Source data:
*** Block opens ***
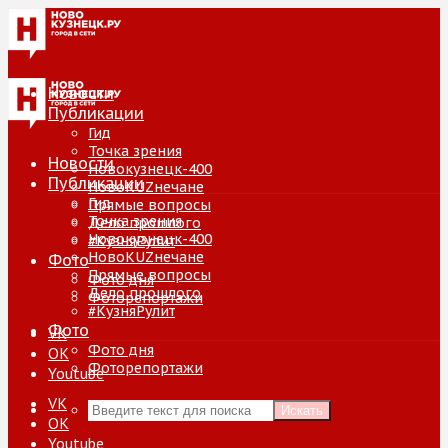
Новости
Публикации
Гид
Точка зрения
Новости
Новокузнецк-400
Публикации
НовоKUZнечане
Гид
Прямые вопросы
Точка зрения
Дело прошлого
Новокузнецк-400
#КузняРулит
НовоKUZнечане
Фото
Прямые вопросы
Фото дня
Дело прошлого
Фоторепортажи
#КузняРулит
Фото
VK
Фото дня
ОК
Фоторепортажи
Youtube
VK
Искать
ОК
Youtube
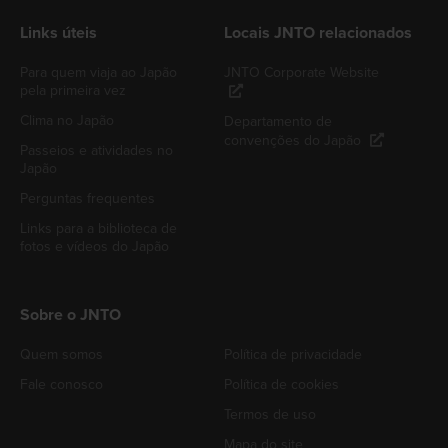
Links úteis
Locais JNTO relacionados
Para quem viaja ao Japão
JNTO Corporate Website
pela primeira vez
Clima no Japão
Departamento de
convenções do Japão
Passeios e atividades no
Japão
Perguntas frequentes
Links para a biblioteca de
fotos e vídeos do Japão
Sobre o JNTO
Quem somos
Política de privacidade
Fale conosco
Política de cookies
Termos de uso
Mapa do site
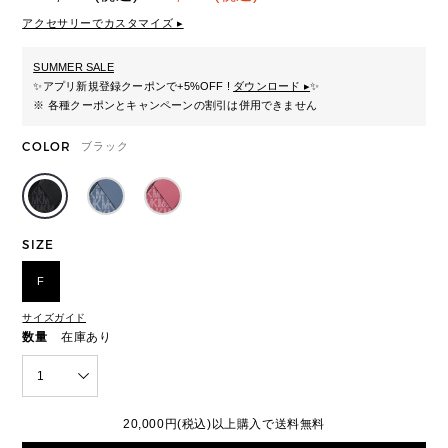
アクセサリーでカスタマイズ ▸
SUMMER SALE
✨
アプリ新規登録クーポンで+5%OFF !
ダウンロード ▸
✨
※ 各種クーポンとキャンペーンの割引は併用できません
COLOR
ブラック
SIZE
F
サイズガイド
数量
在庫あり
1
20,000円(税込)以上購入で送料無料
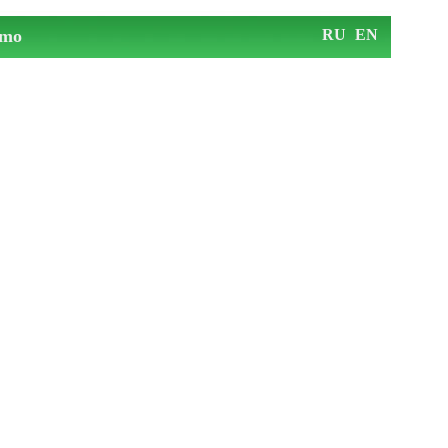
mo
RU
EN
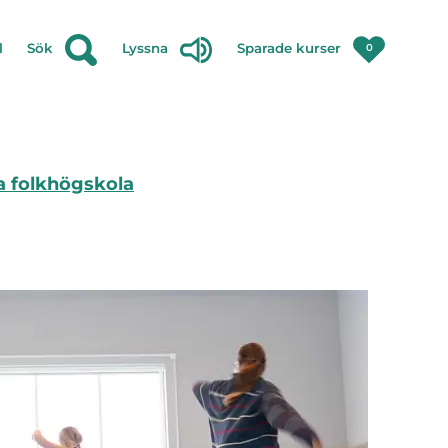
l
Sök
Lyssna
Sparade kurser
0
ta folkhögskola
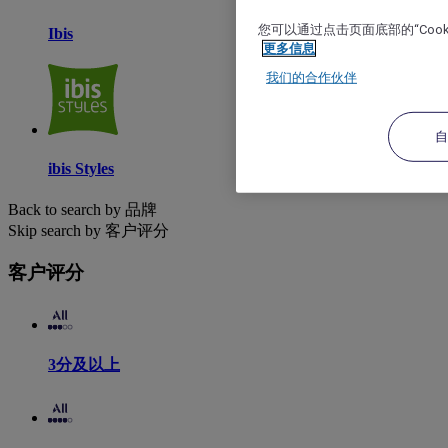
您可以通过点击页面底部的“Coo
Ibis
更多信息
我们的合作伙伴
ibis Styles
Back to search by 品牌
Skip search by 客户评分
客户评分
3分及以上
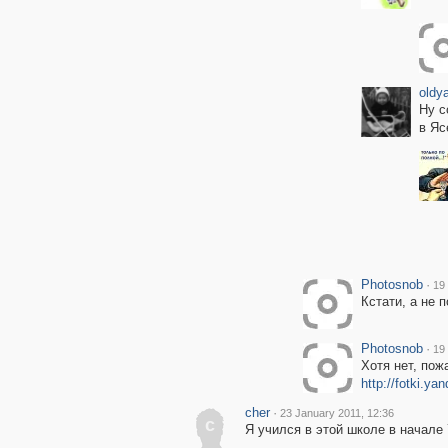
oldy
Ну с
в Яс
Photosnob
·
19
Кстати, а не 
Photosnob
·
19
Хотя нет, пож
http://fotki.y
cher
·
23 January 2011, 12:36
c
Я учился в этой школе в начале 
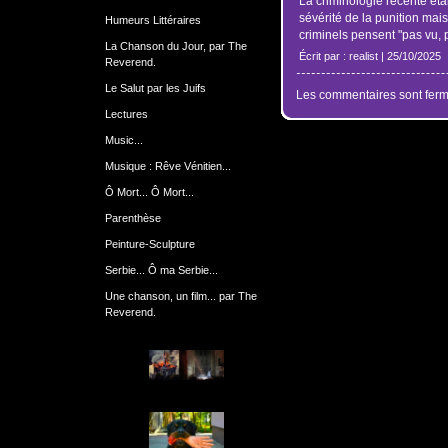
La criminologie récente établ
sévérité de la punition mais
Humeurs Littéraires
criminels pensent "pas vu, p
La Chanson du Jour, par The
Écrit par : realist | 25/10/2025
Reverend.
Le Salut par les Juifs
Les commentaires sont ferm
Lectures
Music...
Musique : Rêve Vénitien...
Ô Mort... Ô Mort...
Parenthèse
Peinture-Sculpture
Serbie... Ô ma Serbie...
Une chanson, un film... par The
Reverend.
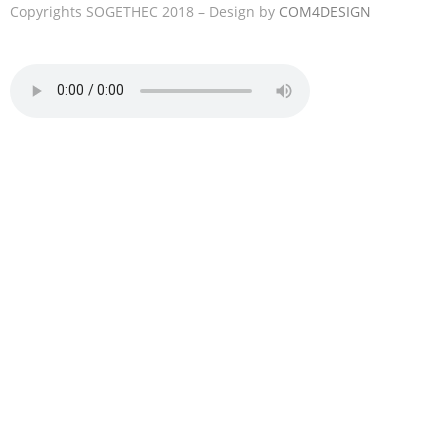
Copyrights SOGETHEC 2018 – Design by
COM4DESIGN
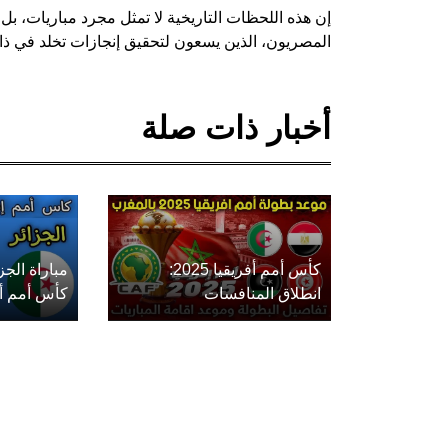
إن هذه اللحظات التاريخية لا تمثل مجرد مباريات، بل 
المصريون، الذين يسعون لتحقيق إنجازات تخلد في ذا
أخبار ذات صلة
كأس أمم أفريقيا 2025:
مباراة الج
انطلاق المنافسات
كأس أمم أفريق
*** Block closes ***
Assigned task. Every line that holds the word "Japão" should be copied from the records.

Worked solution.
Para quem viaja ao Japão
Clima no Japão
convenções do Japão
Japão
fotos e vídeos do Japão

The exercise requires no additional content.